В ходе следующих трех месяцев конституцию перекроили для ее соответствия парламентаризму, и 8 мая за новый режим проголосовали 68 % избирателей. Решение прибегнуть еще к одному плебисциту поначалу раздражало Альфонса — оно казалось ему «подлинным ребячеством» и лишним подтверждением некомпетентности и заурядности новых министров; более того, такое решение пробудило в нем опасения, что император совершит второй переворот или в крупных городах вспыхнет социалистическое восстание. Тем не менее он приветствовал результат, назвав его «великой победой партии порядка и либеральной партии над партией беспорядка», — очевидно, можно считать одобрением такого вердикта новый подъем на бирже.

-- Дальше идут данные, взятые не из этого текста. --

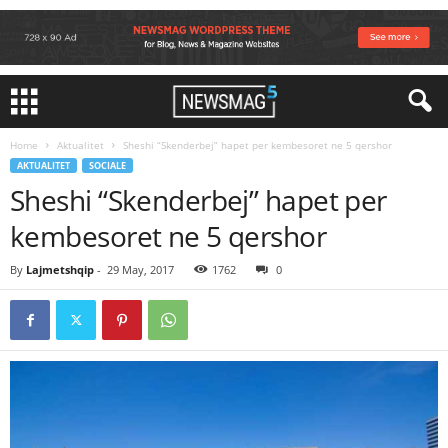
Home
Aktualitet
Sheshi “Skenderbej” hapet per kembesoret ne 5 qershor
AKTUALITET
SOCIALE
Sheshi “Skenderbej” hapet per
kembesoret ne 5 qershor
By
Lajmetshqip
-
29 May, 2017
1762
0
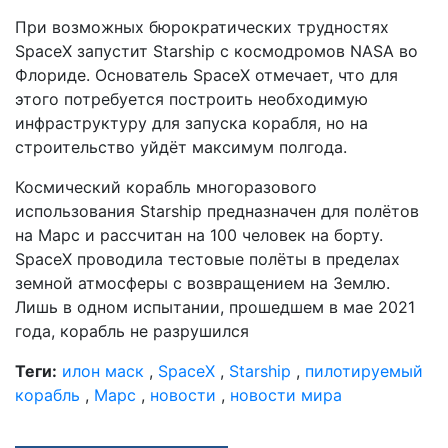
При возможных бюрократических трудностях
SpaceX запустит Starship с космодромов NASA во
Флориде. Основатель SpaceX отмечает, что для
этого потребуется построить необходимую
инфраструктуру для запуска корабля, но на
строительство уйдёт максимум полгода.
Космический корабль многоразового
использования Starship предназначен для полётов
на Марс и рассчитан на 100 человек на борту.
SpaceX проводила тестовые полёты в пределах
земной атмосферы с возвращением на Землю.
Лишь в одном испытании, прошедшем в мае 2021
года, корабль не разрушился
Теги:
илон маск
,
SpaceX
,
Starship
,
пилотируемый
корабль
,
Марс
,
новости
,
новости мира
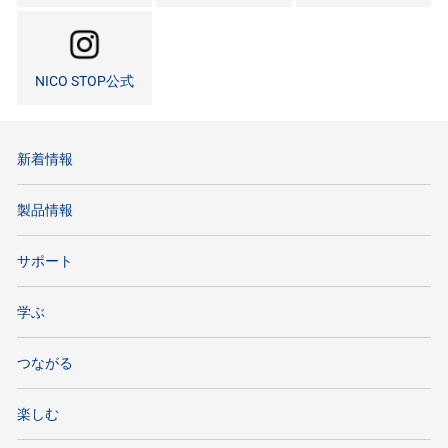
NICO STOP公式
新着情報
製品情報
サポート
学ぶ
つながる
楽しむ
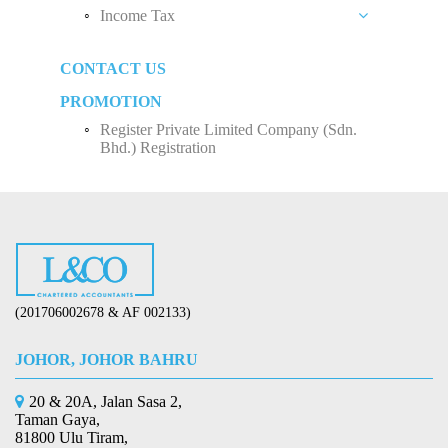
Monthly Tax Deduction (MTD)
Income Tax
Sole Proprietorship
Human Resources Development Fund (HRDF)
Business Income
Partnership
CONTACT US
How to Start Up a Business in Malaysia？
Employee Income Tax
Limited Company (Sdn. Bhd.)
PROMOTION
Register Private Limited Company (Sdn.
Bhd.) Registration
(201706002678 & AF 002133)
JOHOR, JOHOR BAHRU
20 & 20A, Jalan Sasa 2,
Taman Gaya,
81800 Ulu Tiram,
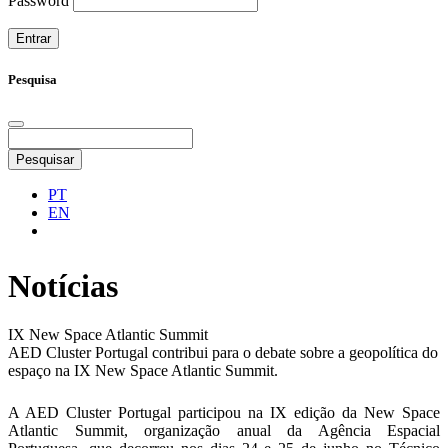
Password
Pesquisa
Pesquisar
PT
EN
Notícias
IX New Space Atlantic Summit
AED Cluster Portugal contribui para o debate sobre a geopolítica do
espaço na IX New Space Atlantic Summit.
A AED Cluster Portugal participou na IX edição da New Space
Atlantic Summit, organização anual da Agência Espacial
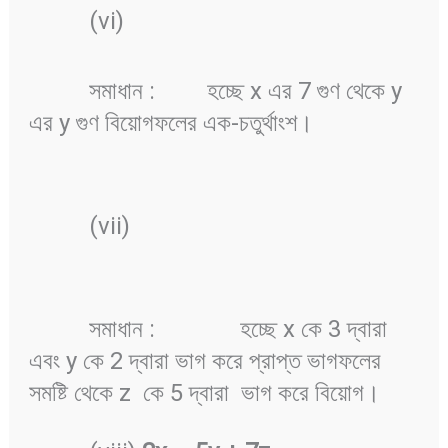
(vi)
সমাধান :
হচ্ছে x এর 7 গুণ থেকে y
এর y গুণ বিয়োগফলের এক-চতুর্থাংশ।
(vii)
সমাধান :
হচ্ছে x কে 3 দ্বারা
এবং y কে 2 দ্বারা ভাগ করে প্রাপ্ত ভাগফলের
সমষ্টি থেকে z কে 5 দ্বারা ভাগ করে বিয়োগ।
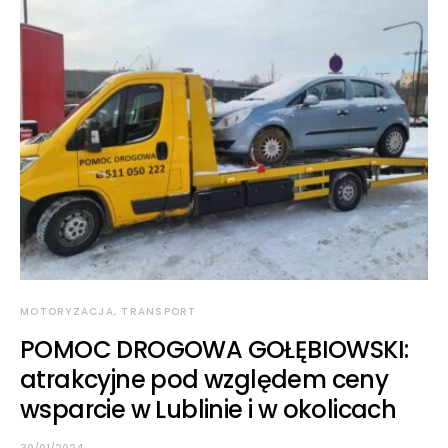
MOTORYZACJA, TRANSPORT
POMOC DROGOWA GOŁĘBIOWSKI:
atrakcyjne pod względem ceny
wsparcie w Lublinie i w okolicach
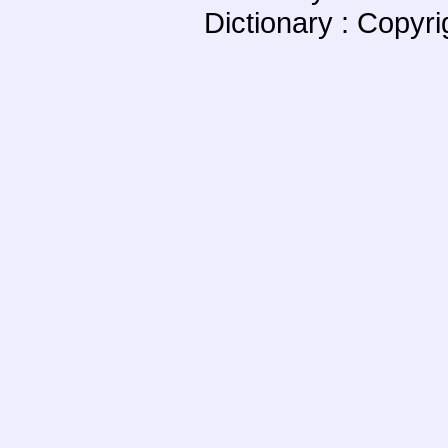
Dictionary : Copyr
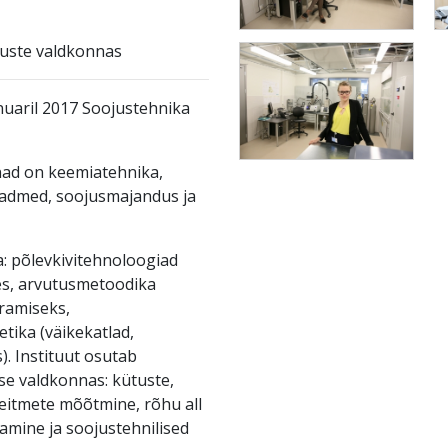
duste valdkonnas
nuaril 2017 Soojustehnika
nad on keemiatehnika,
eadmed, soojusmajandus ja
: põlevkivitehnoloogiad
es, arvutusmetoodika
ramiseks,
ika (väikekatlad,
. Instituut osutab
se valdkonnas: kütuste,
heitmete mõõtmine, rõhu all
amine ja soojustehnilised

Трудность заключалась в том, что за либерализацию пришлось заплатить военной слабостью. Сам Наполеон понимал все последствия Кёниггреца, когда призывал реформировать необязательную систему военной службы, чтобы удвоить размер армии. Уже в августе 1866 г. Шарлотта сообщала, что император «проворачивает в голове бесконечные планы и прожекты для новых орудий, заряжающихся с казенной части, игольчатых ружей и смертоносных пушек». Через четыре месяца Джеймс услышал о том, что император задумал увеличить армию. Но, дав оппозиции голову в виде законодательного собрания, он добился того, что его законопроект об армии кастрировали. Как продемонстрировали события в Пруссии за десять лет до того, либералы отнюдь не радовались возможному увеличению срока военной службы, тем более росту налогов, которыми пришлось бы за это заплатить. Доводы против более высоких трат казались еще убедительнее ввиду больших денег, пущенных на ветер в Мексике; такие же огромные суммы продолжала поглощать колонизация Алжира.